Naturalmente, el fenómeno de la ambigüedad de
una locución, como figura del equívoco por excelencia, es inherente a la presencia y al funcionamiento
del deseo en el seno de la enunciación y no se agota
en las diversas formas que puede adoptar según las
formulaciones más conocidas, de donde se sigue
que ningún tipo de ambigüedad (fonética, léxica,
sintáctica o pragmática) puede dar cuenta de esta
otra ambigüedad, hecha esencialmente del silencio
(lo no dicho y el no decir) del que está constituido el
sentido (cfr. Puccinelli Orlandi, 1992). Así pues, la
ambigüedad se define como un fenómeno “ligado a
la puesta en discurso de un enunciado. Este fenómeno
se produce cuando una misma frase presenta varios
sentidos y es pasible entonces de ser interpretada de
diversas maneras” (Charaudeau, 2002, p. 22). Los
ejemplos propuestos por Charaudeau ilustran de
forma estereotipada este fenómeno: 1) la ambigüedad
léxica, relativa a la polisemia, en casos como Tengo
una cocina nueva, donde el ítem cocina puede referir
a un electrodoméstico o a una parte de la casa; 2) la
ambigüedad sintáctica, también llamada estructural,
como La interpretación de la teoría, donde no se sabe
si la teoría es el objeto de la interpretación o si es la
que la efectúa, y 3) la ambigüedad discursiva del tipo
de Tengo treinta años, de donde no se puede inferir
(sobrentender, diría Ducrot) con claridad si la edad
debe interpretarse como algo positivo o negativo,
puesto que, si se trata de un deportista, se puede
pensar que está entrando en el declive de su carrera,
por lo que debe empezar a considerar su retiro (interpretación negativa) —aunque, ciertamente, al mismo
tiempo puede aludir a la madurez adquirida con la
experiencia (interpretación positiva)— o, si se trata
de un artista, se piensa que los treinta años implican
que todavía tiene una carrera entera por delante.

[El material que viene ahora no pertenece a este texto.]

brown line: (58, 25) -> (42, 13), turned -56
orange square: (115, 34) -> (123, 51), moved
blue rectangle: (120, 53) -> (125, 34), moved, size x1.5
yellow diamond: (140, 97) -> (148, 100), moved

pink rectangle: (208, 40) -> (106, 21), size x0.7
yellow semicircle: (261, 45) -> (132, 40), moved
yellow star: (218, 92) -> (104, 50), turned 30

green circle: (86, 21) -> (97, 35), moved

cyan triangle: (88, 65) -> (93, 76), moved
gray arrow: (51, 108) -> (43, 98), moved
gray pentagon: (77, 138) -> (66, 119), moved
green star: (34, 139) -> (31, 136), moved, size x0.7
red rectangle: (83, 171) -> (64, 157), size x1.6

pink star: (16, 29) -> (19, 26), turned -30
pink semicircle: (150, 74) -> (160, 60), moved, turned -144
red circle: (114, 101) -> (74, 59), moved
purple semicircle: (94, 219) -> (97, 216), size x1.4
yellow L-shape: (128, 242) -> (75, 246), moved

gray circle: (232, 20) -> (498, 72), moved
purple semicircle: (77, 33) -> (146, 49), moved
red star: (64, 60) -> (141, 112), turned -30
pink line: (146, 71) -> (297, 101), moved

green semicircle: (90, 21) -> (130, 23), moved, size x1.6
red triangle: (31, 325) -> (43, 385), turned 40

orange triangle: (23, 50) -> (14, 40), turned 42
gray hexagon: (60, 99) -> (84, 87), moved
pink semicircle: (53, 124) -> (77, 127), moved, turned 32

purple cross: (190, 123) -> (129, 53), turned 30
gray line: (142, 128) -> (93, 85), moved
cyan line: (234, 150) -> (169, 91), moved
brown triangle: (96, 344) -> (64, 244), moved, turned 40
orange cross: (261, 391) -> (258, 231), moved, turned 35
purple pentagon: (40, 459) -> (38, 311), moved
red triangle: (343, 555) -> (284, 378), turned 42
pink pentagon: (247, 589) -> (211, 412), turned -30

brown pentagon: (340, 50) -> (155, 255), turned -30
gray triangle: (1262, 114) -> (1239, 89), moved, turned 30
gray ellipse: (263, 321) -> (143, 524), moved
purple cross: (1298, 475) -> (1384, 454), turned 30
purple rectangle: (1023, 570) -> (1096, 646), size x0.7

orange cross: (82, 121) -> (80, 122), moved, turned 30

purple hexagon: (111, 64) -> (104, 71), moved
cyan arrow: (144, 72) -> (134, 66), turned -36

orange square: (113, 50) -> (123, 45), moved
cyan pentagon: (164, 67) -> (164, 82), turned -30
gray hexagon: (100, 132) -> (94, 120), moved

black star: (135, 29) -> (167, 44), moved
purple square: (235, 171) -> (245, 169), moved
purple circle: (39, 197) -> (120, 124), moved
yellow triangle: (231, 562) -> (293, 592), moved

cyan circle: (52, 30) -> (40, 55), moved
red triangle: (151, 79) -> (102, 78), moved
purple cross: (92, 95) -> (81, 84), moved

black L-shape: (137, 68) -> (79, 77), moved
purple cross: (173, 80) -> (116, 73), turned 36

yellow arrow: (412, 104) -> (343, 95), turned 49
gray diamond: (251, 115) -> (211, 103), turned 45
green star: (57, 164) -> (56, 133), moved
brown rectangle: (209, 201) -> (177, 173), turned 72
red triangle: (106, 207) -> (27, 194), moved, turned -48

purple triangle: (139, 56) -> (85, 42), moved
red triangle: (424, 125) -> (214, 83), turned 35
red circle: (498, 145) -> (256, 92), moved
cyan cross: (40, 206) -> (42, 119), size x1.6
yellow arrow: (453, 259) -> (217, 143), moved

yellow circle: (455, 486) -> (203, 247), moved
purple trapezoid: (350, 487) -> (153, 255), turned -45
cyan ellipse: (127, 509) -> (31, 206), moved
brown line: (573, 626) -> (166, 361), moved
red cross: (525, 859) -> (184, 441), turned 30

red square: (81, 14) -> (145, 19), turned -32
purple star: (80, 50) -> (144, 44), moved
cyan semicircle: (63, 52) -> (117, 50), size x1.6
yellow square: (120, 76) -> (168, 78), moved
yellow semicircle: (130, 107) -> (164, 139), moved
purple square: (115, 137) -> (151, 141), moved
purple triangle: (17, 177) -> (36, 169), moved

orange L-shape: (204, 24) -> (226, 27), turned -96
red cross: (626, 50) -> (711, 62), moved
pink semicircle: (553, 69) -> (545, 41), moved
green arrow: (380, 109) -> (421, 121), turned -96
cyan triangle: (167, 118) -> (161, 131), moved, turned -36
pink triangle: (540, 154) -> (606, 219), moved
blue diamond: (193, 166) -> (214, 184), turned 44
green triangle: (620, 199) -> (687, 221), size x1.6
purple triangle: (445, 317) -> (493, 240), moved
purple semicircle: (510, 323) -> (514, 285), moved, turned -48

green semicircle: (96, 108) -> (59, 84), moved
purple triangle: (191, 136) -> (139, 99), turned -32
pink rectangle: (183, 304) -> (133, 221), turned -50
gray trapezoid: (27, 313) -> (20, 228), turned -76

Ahora bien, la ambigüedad a la que me refiero
no tiene que ver con estas figuras específicas de la
ambigüedad como expresión del equívoco, sino con
aquella en la que, por ejemplo, hablan o pueden
hablar la angustia, el miedo, el pasado o sus fragmentos irresueltos, etc. Un ejemplo al respecto: en
una clase sobre análisis del discurso, un estudiante
me preguntó, luego de una extensa discusión
sobre la relación entre el lenguaje y la realidad,
qué hay del otro lado del discurso (¿el mundo
en su esplendor intocado por la palabra?, ¿más
discurso?, ¿un ruido insoportable?, ¿un silencio
glacial?). Su pregunta, que ya había sido formulada
más tímidamente en una oportunidad previa, me
permitió escuchar, esta vez, la voz de una angustia
que podía estar aquejándolo por aquello que era
el objeto de su interrogación. En este sentido, el
silencio que habitaba en su pregunta (el sentido
como significado, dirección y percepción-afectación)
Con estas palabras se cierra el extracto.